In [2]:
from gridworld_env import gridWorld_env
from cursor1D_env import cursor1D_env

import numpy as np
from matplotlib import pyplot as plt

# Tabular Method Q-Learning

In [57]:
#Q saved is a list of Q matrices
#Each Q at index i is the Q estimate at episode number i

def runQLearning(env, learning_rate,discount_factor, num_of_episodes, num_steps_per_episode, Q0, l, explore_type='linear', explore_const = 0.2):
    #%% code starts here
    
    Q_saved = [Q0.copy()]
    Q = Q0.copy()
    
    for episode in range(num_of_episodes):
        #Start new episode
        state = env.reset()
        
        exploration = 0
        
        #Exploration rate:
        if explore_type == 'linear':
            exploration = 1 - episode/num_of_episodes
        elif explore_type == 'logarithmic':
            exploration = 1000.0/(1000.0 + episode)
        elif explore_type == 'constant':
                exploration = explore_const
        else:
            print("Invalid exploration type.")
            return
        
        for _ in range(num_steps_per_episode):
            
            #Perform an epsilon greedy action
            action = 0;
            r = np.random.rand()
            if r > exploration:
                action = np.argmax(Q0[state, :])
            else:
                action = env.action_space.sample()
            
            nextState, reward, done, _ = env.step(action, l)
            
            #Update Q
            Q[state, action] = Q[state, action] + learning_rate*(reward + discount_factor*np.max(Q[nextState, :]) - Q[state, action])
            
            state = nextState;
    
        #Store Q into Q_saved
        Q_saved.append(Q.copy())
        
    return Q_saved

In [3]:
#This tests the policy. Gives number of steps to reach goal and if goal is reached

def testPolicy(env, policy, max_num_steps = 30, render = False):
    s = env.reset()
    
    if render:
        env.render()
    
    num_steps = 0
    
    for _ in range(max_num_steps):
        
        a = int(policy[s])
        s, r, d, _ = env.step(a, l)
        
        if render:
            env.render()
        
        num_steps += 1
        
        if d == True:
            break
            
    return num_steps, d

# Gets baseline results for gridworld env

In [None]:
#This is baseline performance of our solution

num_s = 16
num_a = 4

optimal_number_steps = 6

num_participants = 100
num_steps_per_participant = 100

#We are going to test where truePositiveRate = 1 - falsePositiveRate
rate = np.arange(0.50, 1.01, 0.05)
num_times_to_run = 1000

mean_num_participants_to_converge = []
std_num_participants_to_converge = []

mean_num_participants_to_solve = []
std_num_participants_to_solve = []

for r in rate:
    env = gridWorld_env(truePositiveRate = r, falsePositiveRate = 1-r)

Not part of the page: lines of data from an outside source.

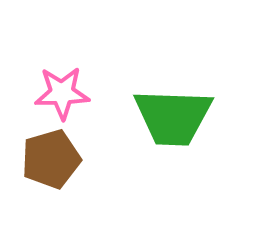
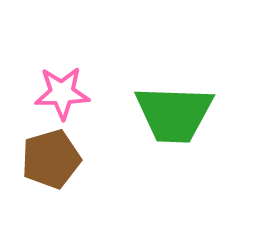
green trapezoid: moved 1 px right, 3 px up
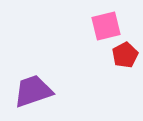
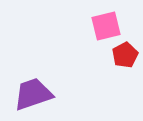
purple trapezoid: moved 3 px down
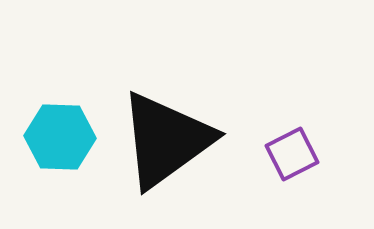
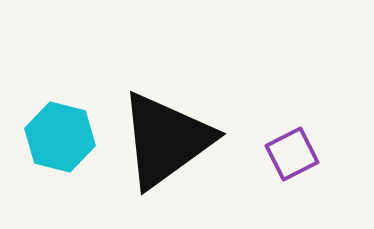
cyan hexagon: rotated 12 degrees clockwise
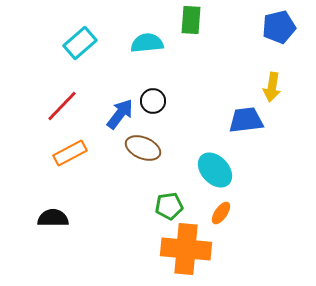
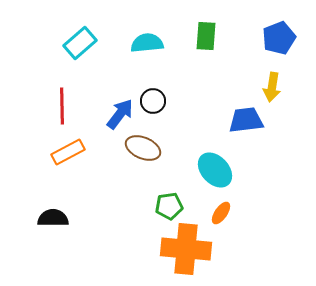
green rectangle: moved 15 px right, 16 px down
blue pentagon: moved 11 px down; rotated 8 degrees counterclockwise
red line: rotated 45 degrees counterclockwise
orange rectangle: moved 2 px left, 1 px up
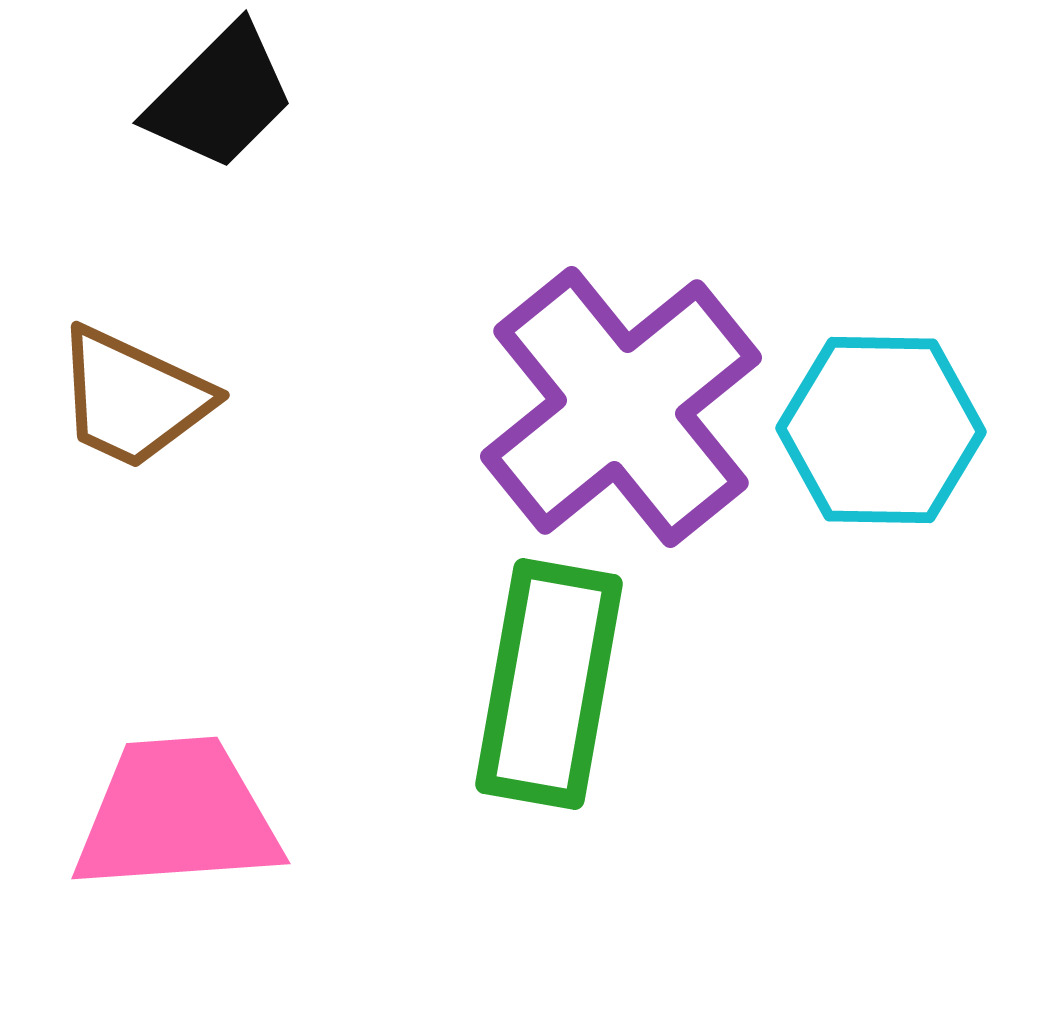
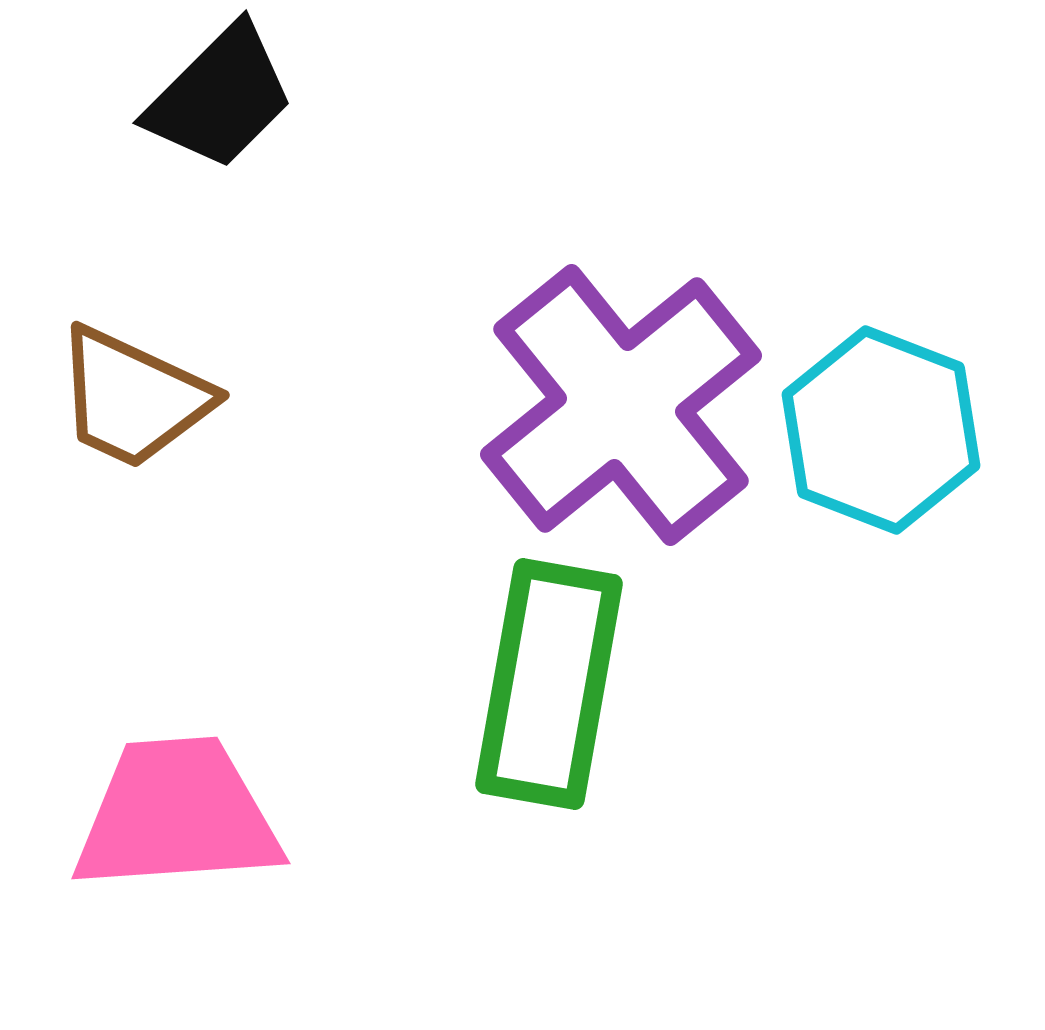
purple cross: moved 2 px up
cyan hexagon: rotated 20 degrees clockwise
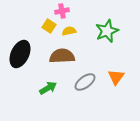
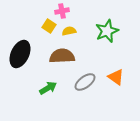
orange triangle: rotated 30 degrees counterclockwise
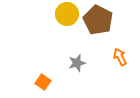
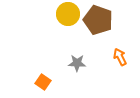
yellow circle: moved 1 px right
brown pentagon: rotated 8 degrees counterclockwise
gray star: rotated 18 degrees clockwise
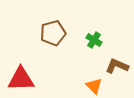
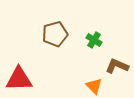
brown pentagon: moved 2 px right, 1 px down
red triangle: moved 2 px left
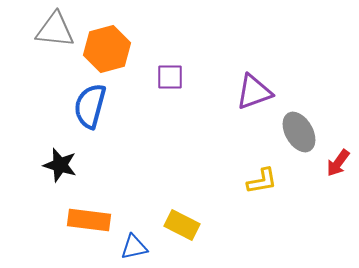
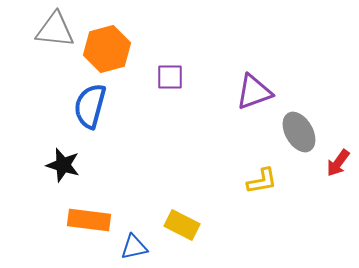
black star: moved 3 px right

    #We want to find statistics for number of participants required to get optimal_number_steps
    #And number of participants needed to simply solve the environment
    num_participants_to_converge_list = [];
    num_participants_to_solve_list = []

    for _ in range(num_times_to_run):
        #Run Q learning
        Q0 = np.zeros((num_s, num_a))
        Q_saved = runQLearning(env, 0.02,0.95, num_participants, num_steps_per_participant, Q0, 1,  explore_type = 'constant', explore_const = 1.0)

        steps_all = []
        done_all = []

        policy = np.zeros((num_s,))
        
        
        #Get the sucess rates
        for i in range(len(Q_saved)):
            Q = Q_saved[i]    

            #Get the policy from that Q
            for s in range(num_s):
                policy[s] = np.argmax(Q[s,:])
                

            steps, done = testPolicy(env, policy)

            steps_all.append(steps)
            done_all.append(done)
        
        
        #Check how many participants were needed to converge
        # There is a plus 1 here because the first Q in Q_saved is from Q0 (so 0 participants)
        #Also so when it breaks from the loop searching, it will mean we needed the next participant to converge.
        num_participants_to_converge = num_participants + 1
        for step in steps_all[::-1]:
            if step != optimal_number_steps:
                break
            num_participants_to_converge -= 1

        num_participants_to_solve = num_participants + 1
        for done in done_all[::-1]:
            if not done:
                break
            num_participants_to_solve -= 1
        
        num_participants_to_converge_list.append(num_participants_to_converge)
        num_participants_to_solve_list.append(num_participants_to_solve)


    num_participants_to_converge_list = np.array(num_participants_to_converge_list)
        
    mean_num_participants_to_converge.append(np.mean(num_participants_to_converge_list))
    std_num_participants_to_converge.append(np.std(num_participants_to_converge_list))
    
    num_participants_to_solve_list = np.array(num_participants_to_solve_list)
    
    mean_num_participants_to_solve.append(np.mean(num_participants_to_solve_list))
    std_num_participants_to_solve.append(np.std(num_participants_to_solve_list))

    
    print("r = " + str(r))
    print("mean to converge = " + str(mean_num_participants_to_converge[-1]))
    print("mean to solve    = " + str(mean_num_participants_to_solve[-1]))

In [None]:
mean_num_participants_to_converge = np.array(mean_num_participants_to_converge)
std_num_participants_to_converge = np.array(std_num_participants_to_converge)

plt.figure(1)
plt.errorbar(rate, mean_num_participants_to_converge, std_num_participants_to_converge, fmt='-og', lw=1)

plt.title('Number of Participants Required to Find Optimal Solution')
plt.xlabel('Rate of error')
plt.ylabel('Number of Participants')
plt.ylim(-1, 101)
plt.xlim(0.49, 1.01)

mean_num_participants_to_solve = np.array(mean_num_participants_to_solve)
std_num_participants_to_solve = np.array(std_num_participants_to_solve)
max_num_participants_to_solve = np.array(max_num_participants_to_solve)

plt.figure(2)
plt.errorbar(rate, mean_num_participants_to_solve, std_num_participants_to_solve, fmt='-og', lw=1)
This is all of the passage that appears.